The thoughts and opinions expressed are those of the writer and not Gamasutra or its parent company.


I suppose I should start off with a disclaimer about this article. Contrary to the other articles I’ve written for Gamasutra, this one will be more reflective and anecdotal rather than factual. In short, I’ll be speaking from personal experience and sharing my thoughts on the topic of why games matter and why they’re important in today’s society. This will also be the last article I write for Gamasutra, as I’ll be taking an indefinite hiatus to focus on more creative endeavors.

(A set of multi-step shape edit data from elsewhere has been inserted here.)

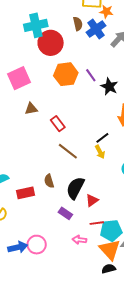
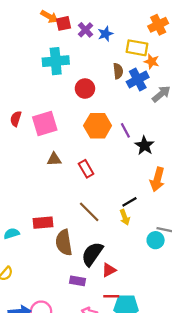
cyan cross: (36, 25) -> (56, 61), moved
red circle: (51, 43) -> (85, 89), size x0.7
red rectangle: (58, 124) -> (86, 169), moved
brown semicircle: (49, 181) -> (64, 242), size x1.6
red rectangle: (26, 193) -> (43, 223), moved
purple rectangle: (65, 213) -> (78, 281), turned -32

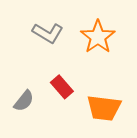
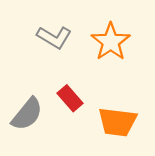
gray semicircle: (24, 101) -> (27, 114), size x1.4

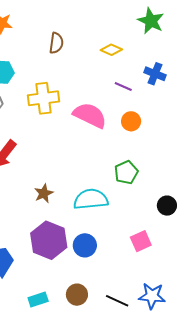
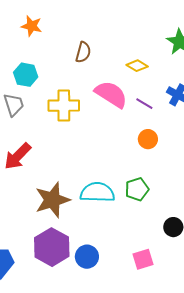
pink semicircle: (90, 115) -> (111, 94), moved
brown star: (44, 193) -> (52, 200), size x1.8
cyan semicircle: (91, 199) -> (97, 192), moved

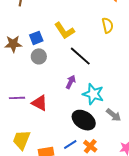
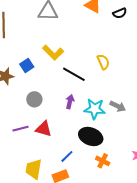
yellow semicircle: (108, 25) -> (103, 62), moved
gray circle: (39, 56) -> (34, 99), moved
gray arrow: (114, 115) -> (118, 106), moved
blue line: (70, 144) -> (67, 156), moved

The video game industry has been around for several decades, and it’s seen remarkable growth in that time. Gaming has been proven to have numerous benefits, including improving motor skills and memory retention. It’s also been proven to have positive social aspects, like connecting with friends, meeting new people, and working together. Regardless, there’s still a stigma surrounding the industry, such as games not being a viable career and causing violence, and that people who enjoy and play games are wasting their time, among other falsehoods. Like other industry professionals, I attempted to counteract that stigma years ago, my method being managing a blog called Secret Exit, where I discussed positive and wholesome moments in gaming history. But it takes a lot more work to erase an industry’s stigma than just writing about it, especially when it’s extremely pervasive from media outlets and the government. Even today, when I tell non-industry people what I do—English localization writing—they usually send a condescending look my way. Others have tried persuading me to pursue another field like science or education (the latter of which I did previously, as I explain in this interview). Their point? To them, the game industry is impractical, and other fields are more worthwhile.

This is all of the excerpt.